Beijing takes action as four Hong Kong pro-democracy activists are disqualified from parliament.

Four pro-democracy members of the Hong Kong Legislative Council were disqualified on Wednesday (November 11, 2020).

The Standing Committee of China’s National People’s Congress (NPC) made a decision earlier that day that Hong Kong legislators will lose their qualifications even if they are disqualified for “seeking interference in the affairs of the Hong Kong Special Administrative Region by foreign countries or forces outside the territory, or engaging in other acts that endanger national security…upon a determination made in accordance with law.” The NPCSC also specified that members of the sixth term LegCo whose nominations were ruled invalid due to the above circumstances and who could not run in the election for the seventh term of the LegCo were suitable for the above decision.

As soon as the above decision of the NPCSC was made, the HKSAR government immediately announced the disqualification of the four legislators. They are Yeung Ngok-kiu, Kwok Wing-hang and Kwok Ka-ki of the Civic Party and Leung Kai-cheong of the Professional Forum on Politics. They had previously been disqualified by the Returning Officer from running in the Legislative Council elections scheduled for September for calling the attention of the United States and the international community to Beijing’s imposition of the National Security Law in Hong Kong.

Following the SAR government’s announcement of the disqualification of the four democrats, Chief Executive Carrie Lam Cheng Yuet-ngor said that a person who does not meet the statutory requirements and conditions to stand for election would naturally not have the statutory requirements and conditions to serve as a legislator.

The four disqualified pro-democracy activists said it was a dark day, proving that one country, two systems no longer existed.
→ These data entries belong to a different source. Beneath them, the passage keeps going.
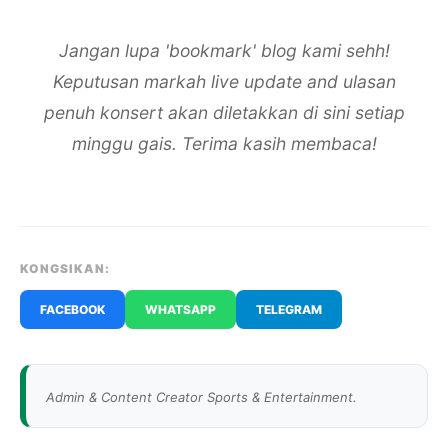
Jangan lupa 'bookmark' blog kami sehh!
Keputusan markah live update and ulasan
penuh konsert akan diletakkan di sini setiap
minggu gais. Terima kasih membaca!
KONGSIKAN:
FACEBOOK
WHATSAPP
TELEGRAM
Admin & Content Creator Sports & Entertainment.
Radio Television Hong Kong quoted University of Hong Kong Law School professor Chen Wenmin as saying that the NPC Standing Committee was acting lawlessly because according to Article 79 of the Basic Law, a decision to disqualify a lawmaker needs to be approved by two-thirds of the Legislative Council.

On Monday, Democrat Party Chairman Jason Wu Chi-wai, the convener of the pro-democracy meeting at the Legislative Council, said the pro-democracy camp had unanimously decided that if the NPCSC decided to disqualify the pro-democracy lawmakers, the 19 incumbent pro-democracy lawmakers would unhesitatingly resign in the strongest show of protest.